Conosciamo Francesco Pira da lunga data per una comune militanza sul quotidiano La Sicilia di Catania. Ne abbiamo sempre apprezzato le lucide analisi sociologiche e non poche volte ci ha pure indirizzato piacevolmente sui misteri delle mondo digitale, dentro l’universo del Web ancora non del tutto esplorato e dove è facile perdersi, per chi non ha le pietruzze di Hansel e Gretel, che gli consentano il ritorno a casa.
Ora esce in libreria, per l’editore FrancoAngeli, “Figli delle app. Le nuove generazioni digital-popolari e social-dipendenti”, con prefazione di Boccia Artieri.
Che, già nella puntuale prefazione, introduce il lettore nel tema chiave: le trasformazioni in atto dovute all’avvento delle nuove tecnologie con cui bisogna fare i conti, anche chi apparentemente è refrattario. Dunque non più “generazione digitale”, come se questo nuovo mondo, al di là delle certezze del secolo scorso, appartenessero solo a loro, ma universo digitale, a portata e uso di tutti, perché è con le “app” che ormai si comunica, si scambiano le idee e pure, come scrisse Pira in un suo recente articolo, gli amori e gli incontri sentimentali.
E infatti il libro è dedicato, non solo “a tutte le vittime del cyberbullismo, del sexting, del revenge porn, del cutting e a chi ha perso la vita per inseguire una challenge”, ma anche a coloro che “usano le nuove tecnologie per trasmettere al mondo messaggi positivi e condividere conoscenza”.
Il libro dunque, utile per chi a scuola ogni giorno, e soprattutto in periodo di Dad, analizza le trasformazioni in atto, ma su basi scientifiche, entrando nel mondo dei modelli comunicativi di preadolescenti e adolescenti che ormai si muovono dentro una dimensione social quotidiana, producendo contenuti, creatività e perfino l’e-learning.
Da qui pure i risultati di una indagine, condotta durante il primo lockdown, che ha coinvolto in totale 1.858 ragazze e ragazzi delle secondarie di primo e secondo grado. Ebbene quasi tutti, il 96,6%, posseggono uno smartphone, oltre l’88,8% ha un computer grazie ai quali però tendono a isolarsi, mentre il 69% ha dichiarato di avere un profilo social falso, tra Instagram, Whatsapp e Facebook.
E su questi dati entra l’analisi sociologica: nell’era liquido-moderna l’inganno è diventato centrale nei processi di comprensione del reale, e la distinzione tra vero e falso non è più percepita.
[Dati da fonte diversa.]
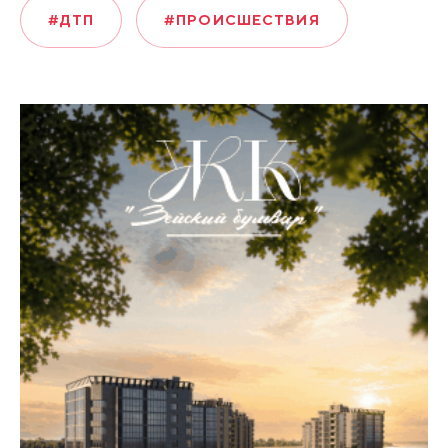
#ДТП
#ПРОИСШЕСТВИЯ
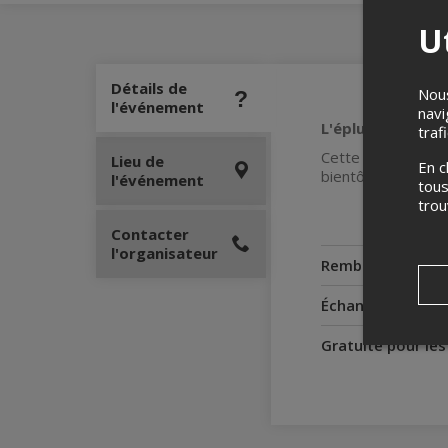
Ut
Détails de
Nous
l'événement
navi
L'épluchette du 
traf
Cette année nous f
Lieu de
En c
bientôt. La musique,
l'événement
tous
tro
Contacter
l'organisateur
Remboursement
Échanges
Gratuité pour le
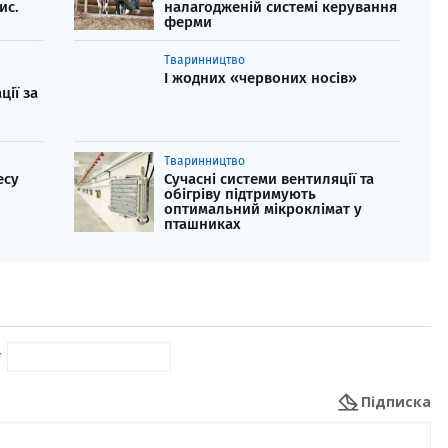
ис.
налагодженій системі керування
ферми
Тваринництво
І жодних «червоних носів»
ії за
Тваринництво
есу
Сучасні системи вентиляції та
обігріву підтримують
оптимальний мікроклімат у
пташниках
*
Підписка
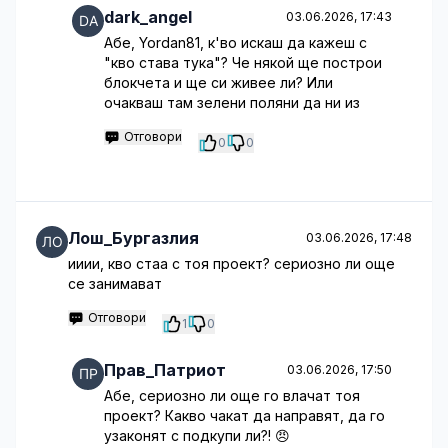
dark_angel
03.06.2026, 17:43
Абе, Yordan81, к'во искаш да кажеш с
"кво става тука"? Че някой ще построи
блокчета и ще си живее ли? Или
очакваш там зелени поляни да ни из
Отговори
0
0
Лош_Бургазлия
03.06.2026, 17:48
ииии, кво стаа с тоя проект? сериозно ли още
се занимават
Отговори
1
0
Прав_Патриот
03.06.2026, 17:50
Абе, сериозно ли още го влачат тоя
проект? Какво чакат да направят, да го
узаконят с подкупи ли?! 😠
Un campanello di allarme, non solo per i genitori, ma anche per gli insegnanti.
Altro dato riguarda l’ iper-comunicazione, la vetrinizzazione dell’io e la sistematica manipolazione, consapevole o meno, della realtà, con impatti profondi sulle dinamiche di sviluppo della società nel suo complesso.
“Un percorso attraverso generazioni che si sono evolute all’interno di ambienti sempre più tecnologici, spesso da soli, e che oggi sono gli adulti appena diventati genitori, tutti accomunati nell’evidente dicotomia tra connessione e relazione. Un uso della tecnologia – precisa Pira- che ci mostra come l’intuitività, l’immediatezza siano gli aspetti prevalenti che di fatto sembrano annullare quasi del tutto lo spazio per comprendere il contesto prima di agire. Così, l’azione viene prima della riflessione, che genera una risposta emotiva immediata e mediata dallo schermo”.
Per questo appare anche utile la citazione di una frase di Giovanni Bosco che di educazione dei giovani se ne intendeva: “Dalla buona o dalla cattiva educazione della gioventù dipende un buon o un triste avvenire della società”.
Ecco il nocciolo del libro: l’avvenire della società, sempre più connessa ma guai a perdere quel filo che unisce “i figli delle stelle” con i “figli delle app”, la capacità di sognare universi oltremondani con l’abilità a usare la grandiosa e invisibile rete del world wide web.